SBHC sponsorship also varies, with Boyd stressing that about two-thirds of school-based centers are run by Federally Qualified Health Centers (FQHCs)—government-funded, community-based, primary care clinics that offer a range of health care services to underserved populations. FQHCs, Boyd notes, are reimbursed by Medicaid at a higher rate than non-FQHCs or pediatricians.
But now, passage of the Trump Administration’s budget bill—and concomitant cuts to Medicaid and other safety net programs—will put states in a bind, with lawmakers having to decide between using general state revenue to continue funding school nurses and SBHCs, raising taxes, or reducing the type of care that is covered by Medicaid.
Colin Reusch, director of a health equity advocacy group called Community Catalyst, tells The Progressive that “many states stand to lose millions of dollars over the next ten years,” putting them in an increasingly precarious financial position. “This threatens school health care delivery and SBHCs,” he explains. “How each state will accommodate the Medicaid cuts, and determine how the cuts will impact eligibility and benefits for recipients, is yet to be seen, but early indications are that services like dental care will be cut.”
Reusch notes that these cuts can have “an outsized impact on underserved kids,” for whom school-based health care is often the only medical care available to them. “We know that between 70 and 80 percent of students who access care through an SBHC are Black, come from tribal communities, or are part of other communities of color.”
The looming cuts worry the staff at P.S. 5’s SBHC, who are nonetheless doing what they can to advocate for themselves and the students they serve.
“We’re doing a lot of advocacy at the state level,” Michelle Avila, director of public policy at Children’s Aid, tells The Progressive. “Right now we’re in limbo.
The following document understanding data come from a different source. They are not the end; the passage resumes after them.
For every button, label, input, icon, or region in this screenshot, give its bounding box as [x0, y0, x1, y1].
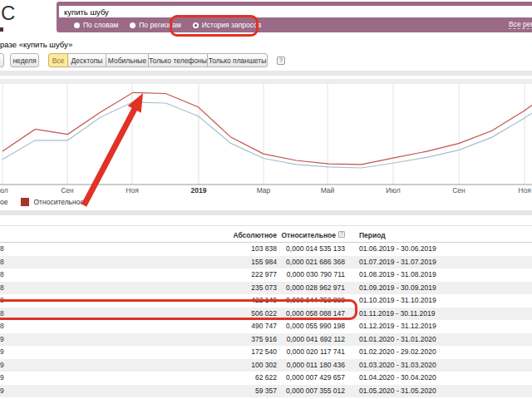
header-absolute: Абсолютное	[8, 229, 277, 242]
period-value: 01.10.2019 - 31.10.2019	[359, 294, 532, 308]
x-tick-label: Май	[321, 186, 335, 195]
cropped-cell-fragment: 9	[0, 385, 8, 398]
table-row-highlighted: 8506 0220,000 058 088 14701.11.2019 - 30…	[0, 308, 532, 321]
x-tick-label: Сен	[61, 186, 74, 195]
period-value: 01.06.2019 - 30.06.2019	[359, 243, 532, 256]
period-value: 01.09.2019 - 30.09.2019	[359, 282, 532, 295]
legend-relative-label: Относительное	[33, 198, 84, 206]
all-regions-link[interactable]: Все рег	[509, 20, 532, 29]
legend-item-relative: Относительное	[21, 198, 84, 206]
table-row: 8155 9840,000 021 686 36801.07.2019 - 31…	[0, 256, 532, 269]
absolute-value: 490 747	[8, 320, 277, 333]
radio-label: История запросов	[202, 21, 262, 29]
cropped-cell-fragment: 8	[0, 308, 8, 321]
period-value: 01.11.2019 - 30.11.2019	[359, 308, 532, 321]
cropped-cell-fragment: 8	[0, 268, 8, 282]
absolute-value: 235 073	[8, 282, 277, 295]
cropped-cell-fragment: 8	[0, 294, 8, 308]
cropped-cell-fragment: 8	[0, 320, 8, 333]
absolute-value: 506 022	[8, 308, 277, 321]
relative-value: 0,000 044 758 880	[277, 294, 345, 308]
table-row: 9100 3020,000 011 180 43601.03.2020 - 31…	[0, 359, 532, 372]
radio-icon	[74, 22, 80, 28]
relative-value: 0,000 055 990 198	[277, 320, 345, 333]
search-mode-radio-0[interactable]: По словам	[74, 21, 118, 29]
divider	[0, 225, 532, 226]
relative-value: 0,000 011 180 436	[277, 359, 345, 372]
search-mode-radio-2[interactable]: История запросов	[193, 21, 262, 29]
tab-все[interactable]: Все	[48, 53, 68, 67]
relative-help-icon[interactable]: ?	[338, 231, 345, 238]
cropped-button-fragment[interactable]	[0, 53, 4, 67]
period-value: 01.04.2020 - 30.04.2020	[359, 372, 532, 385]
period-value: 01.01.2020 - 31.01.2020	[359, 333, 532, 347]
cropped-cell-fragment: 9	[0, 333, 8, 347]
absolute-value: 222 977	[8, 268, 277, 282]
absolute-value: 422 149	[8, 294, 277, 308]
table-row: 9375 9160,000 041 692 11201.01.2020 - 31…	[0, 333, 532, 347]
period-value: 01.12.2019 - 31.12.2019	[359, 320, 532, 333]
period-value: 01.03.2020 - 31.03.2020	[359, 359, 532, 372]
table-header-row: Абсолютное Относительное? Период	[0, 229, 532, 243]
relative-value: 0,000 058 088 147	[277, 308, 345, 321]
relative-value: 0,000 007 355 012	[277, 385, 345, 398]
relative-swatch-icon	[21, 198, 29, 206]
tab-только-телефоны[interactable]: Только телефоны	[148, 53, 208, 67]
cropped-cell-fragment: 8	[0, 243, 8, 256]
x-tick-label: 2019	[191, 186, 207, 195]
table-row: 8490 7470,000 055 990 19801.12.2019 - 31…	[0, 320, 532, 333]
table-row: 9172 5400,000 020 117 74101.02.2020 - 29…	[0, 346, 532, 359]
absolute-value: 59 357	[8, 385, 277, 398]
period-value: 01.05.2020 - 31.05.2020	[359, 385, 532, 398]
search-mode-bar: По словамПо регионамИстория запросовВсе …	[57, 17, 532, 32]
header-relative: Относительное?	[277, 229, 345, 242]
table-body: 8103 8380,000 014 535 13301.06.2019 - 30…	[0, 243, 532, 397]
period-value: 01.02.2020 - 29.02.2020	[359, 346, 532, 359]
search-input[interactable]: купить шубу	[59, 6, 532, 17]
x-tick-label: Ноя	[518, 186, 531, 195]
relative-value: 0,000 030 790 711	[277, 268, 345, 282]
search-widget: купить шубу По словамПо регионамИстория …	[57, 2, 532, 32]
tab-мобильные[interactable]: Мобильные	[106, 53, 149, 67]
history-table: Абсолютное Относительное? Период 8103 83…	[0, 229, 532, 397]
logo-fragment: C	[1, 2, 15, 25]
relative-value: 0,000 028 962 971	[277, 282, 345, 295]
absolute-value: 172 540	[8, 346, 277, 359]
cropped-cell-fragment: 8	[0, 256, 8, 269]
search-mode-radio-1[interactable]: По регионам	[130, 21, 181, 29]
history-chart: ИюлСенНоя2019МарМайИюлСенНоя	[0, 79, 532, 195]
week-button[interactable]: неделя	[10, 53, 39, 67]
x-tick-label: Мар	[257, 186, 271, 195]
relative-value: 0,000 020 117 741	[277, 346, 345, 359]
legend-absolute-fragment: ое	[0, 198, 7, 206]
device-tabs: ВсеДесктопыМобильныеТолько телефоныТольк…	[48, 53, 268, 67]
tab-только-планшеты[interactable]: Только планшеты	[207, 53, 268, 67]
search-query-text: купить шубу	[64, 7, 109, 17]
series-абсолютное	[2, 102, 532, 168]
absolute-value: 100 302	[8, 359, 277, 372]
cropped-mark	[0, 27, 3, 32]
radio-label: По регионам	[139, 21, 181, 29]
table-row: 959 3570,000 007 355 01201.05.2020 - 31.…	[0, 385, 532, 398]
x-tick-label: Сен	[452, 186, 466, 195]
separator-band	[0, 210, 532, 215]
table-row: 8235 0730,000 028 962 97101.09.2019 - 30…	[0, 282, 532, 295]
radio-icon	[130, 22, 135, 28]
cropped-cell-fragment: 9	[0, 359, 8, 372]
relative-value: 0,000 007 429 657	[277, 372, 345, 385]
x-tick-label: Июл	[386, 186, 400, 195]
chart-legend: ое Относительное	[0, 196, 84, 207]
x-tick-label: Ноя	[126, 186, 139, 195]
relative-value: 0,000 014 535 133	[277, 243, 345, 256]
period-value: 01.07.2019 - 31.07.2019	[359, 256, 532, 269]
table-row: 8103 8380,000 014 535 13301.06.2019 - 30…	[0, 243, 532, 256]
tabs-help-icon[interactable]: ?	[277, 57, 285, 65]
absolute-value: 155 984	[8, 256, 277, 269]
tab-десктопы[interactable]: Десктопы	[67, 53, 106, 67]
absolute-value: 375 916	[8, 333, 277, 347]
cropped-cell-fragment: 8	[0, 282, 8, 295]
cropped-cell-fragment: 9	[0, 372, 8, 385]
period-value: 01.08.2019 - 31.08.2019	[359, 268, 532, 282]
x-tick-label: Июл	[0, 186, 8, 195]
absolute-value: 62 622	[8, 372, 277, 385]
The state of New York is unclear about how or if Medicaid cuts will be implemented. We know that SBHCs are a lifeline, and we’re bringing students, parents, and school staff to the state capital in Albany to make sure legislators understand what we do and how essential this care is for student well-being.”
Pediatrician Lauren Jen, assistant medical director at Children’s Aid, hammers the point. “SBHCs are already operating on a razor-thin margin,” she says. “The fact that we are now facing cuts means that some SBHCs will probably not make it. When kids have to go to an emergency room instead of seeking health care at school, those whose families are uninsured will end up with huge bills.”
“At P.S. 5, kids are seen by kind, competent adults who make sure they get the right treatment and care,” Jen continues. “This makes it possible for the kids to stay in school and learn, and makes it possible for their parents to stay at work. It also promotes a sense of community belonging.”
For a moment, Jen sounds frustrated, but quickly shifts gears to stress how much she and her colleagues love what they do. “This is truly joyful work,” she says. “Being the helpful adults in children’s lives is wonderful.”